No line before the one holding "Find all instances of spleen. (SVG masks)" is wanted; restate word for word that line and all lines after it to the end of the entries, excluding pictures.

- [RECORDS TO PROCESS]
+---+

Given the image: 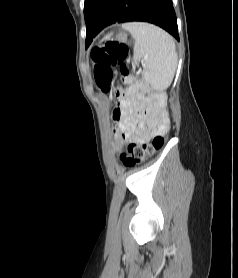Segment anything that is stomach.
Listing matches in <instances>:
<instances>
[{
  "label": "stomach",
  "mask_w": 238,
  "mask_h": 278,
  "mask_svg": "<svg viewBox=\"0 0 238 278\" xmlns=\"http://www.w3.org/2000/svg\"><path fill=\"white\" fill-rule=\"evenodd\" d=\"M116 40H118L120 42L126 41L127 40V34L125 32H119L116 35Z\"/></svg>",
  "instance_id": "stomach-1"
}]
</instances>
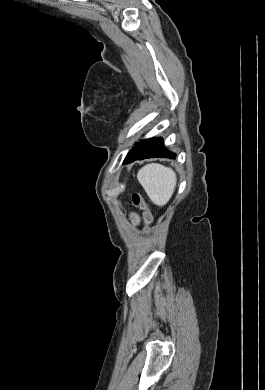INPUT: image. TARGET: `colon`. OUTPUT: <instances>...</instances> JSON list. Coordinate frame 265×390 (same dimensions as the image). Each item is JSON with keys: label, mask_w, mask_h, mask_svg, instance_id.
I'll use <instances>...</instances> for the list:
<instances>
[{"label": "colon", "mask_w": 265, "mask_h": 390, "mask_svg": "<svg viewBox=\"0 0 265 390\" xmlns=\"http://www.w3.org/2000/svg\"><path fill=\"white\" fill-rule=\"evenodd\" d=\"M132 202L137 209L141 210L144 213L146 219L151 218V212L149 209V205H148L147 201L145 200V198L141 194L134 193L132 195Z\"/></svg>", "instance_id": "1"}]
</instances>
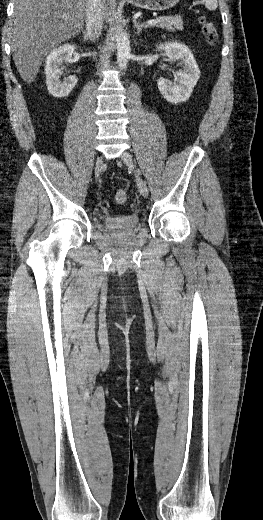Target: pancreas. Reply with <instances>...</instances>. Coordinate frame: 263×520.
I'll return each instance as SVG.
<instances>
[{
	"instance_id": "1",
	"label": "pancreas",
	"mask_w": 263,
	"mask_h": 520,
	"mask_svg": "<svg viewBox=\"0 0 263 520\" xmlns=\"http://www.w3.org/2000/svg\"><path fill=\"white\" fill-rule=\"evenodd\" d=\"M159 21L153 26L160 27L169 31L183 30V19L181 16L158 17Z\"/></svg>"
}]
</instances>
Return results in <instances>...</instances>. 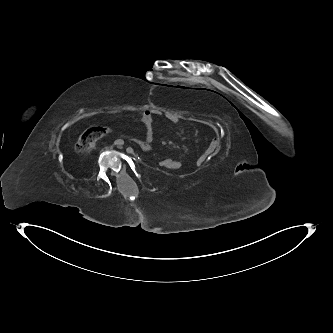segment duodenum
<instances>
[{
	"mask_svg": "<svg viewBox=\"0 0 333 333\" xmlns=\"http://www.w3.org/2000/svg\"><path fill=\"white\" fill-rule=\"evenodd\" d=\"M134 142L143 150V151H150L151 150V146L144 142V141H141V140H138V139H135Z\"/></svg>",
	"mask_w": 333,
	"mask_h": 333,
	"instance_id": "1",
	"label": "duodenum"
}]
</instances>
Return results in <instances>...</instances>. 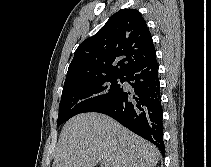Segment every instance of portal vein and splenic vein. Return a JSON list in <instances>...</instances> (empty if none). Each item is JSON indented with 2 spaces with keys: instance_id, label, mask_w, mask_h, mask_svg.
Segmentation results:
<instances>
[{
  "instance_id": "1",
  "label": "portal vein and splenic vein",
  "mask_w": 211,
  "mask_h": 167,
  "mask_svg": "<svg viewBox=\"0 0 211 167\" xmlns=\"http://www.w3.org/2000/svg\"><path fill=\"white\" fill-rule=\"evenodd\" d=\"M101 165H102V167H108V162L107 161H102Z\"/></svg>"
}]
</instances>
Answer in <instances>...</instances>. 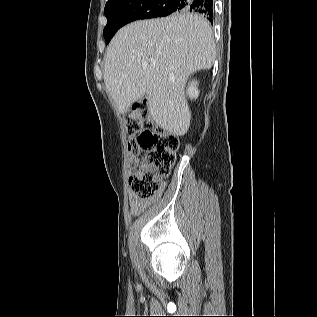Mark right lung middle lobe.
Wrapping results in <instances>:
<instances>
[{"instance_id":"1","label":"right lung middle lobe","mask_w":317,"mask_h":317,"mask_svg":"<svg viewBox=\"0 0 317 317\" xmlns=\"http://www.w3.org/2000/svg\"><path fill=\"white\" fill-rule=\"evenodd\" d=\"M173 2L174 0H108L104 9L107 25L103 35L106 42L109 43L114 34L127 23L178 12Z\"/></svg>"}]
</instances>
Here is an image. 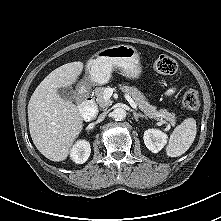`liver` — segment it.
Masks as SVG:
<instances>
[{
  "mask_svg": "<svg viewBox=\"0 0 221 221\" xmlns=\"http://www.w3.org/2000/svg\"><path fill=\"white\" fill-rule=\"evenodd\" d=\"M83 67V63L77 61L56 68L30 98V135L39 152L51 161L65 160L83 130V118L77 106L58 94V89L76 83Z\"/></svg>",
  "mask_w": 221,
  "mask_h": 221,
  "instance_id": "obj_1",
  "label": "liver"
}]
</instances>
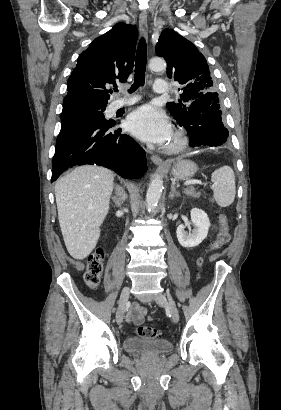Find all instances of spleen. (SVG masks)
I'll list each match as a JSON object with an SVG mask.
<instances>
[{
    "instance_id": "obj_1",
    "label": "spleen",
    "mask_w": 281,
    "mask_h": 410,
    "mask_svg": "<svg viewBox=\"0 0 281 410\" xmlns=\"http://www.w3.org/2000/svg\"><path fill=\"white\" fill-rule=\"evenodd\" d=\"M214 199L221 207L230 206L235 199V176L229 166L216 169L211 176Z\"/></svg>"
}]
</instances>
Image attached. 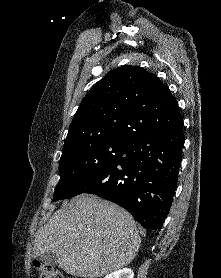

+---+

- [WORKED SOLUTION]
Find all instances of spleen. (SVG masks)
I'll list each match as a JSON object with an SVG mask.
<instances>
[{
    "instance_id": "obj_1",
    "label": "spleen",
    "mask_w": 281,
    "mask_h": 410,
    "mask_svg": "<svg viewBox=\"0 0 281 410\" xmlns=\"http://www.w3.org/2000/svg\"><path fill=\"white\" fill-rule=\"evenodd\" d=\"M214 199L221 207L230 206L235 199V176L229 166L216 169L211 176Z\"/></svg>"
}]
</instances>
Image attached. 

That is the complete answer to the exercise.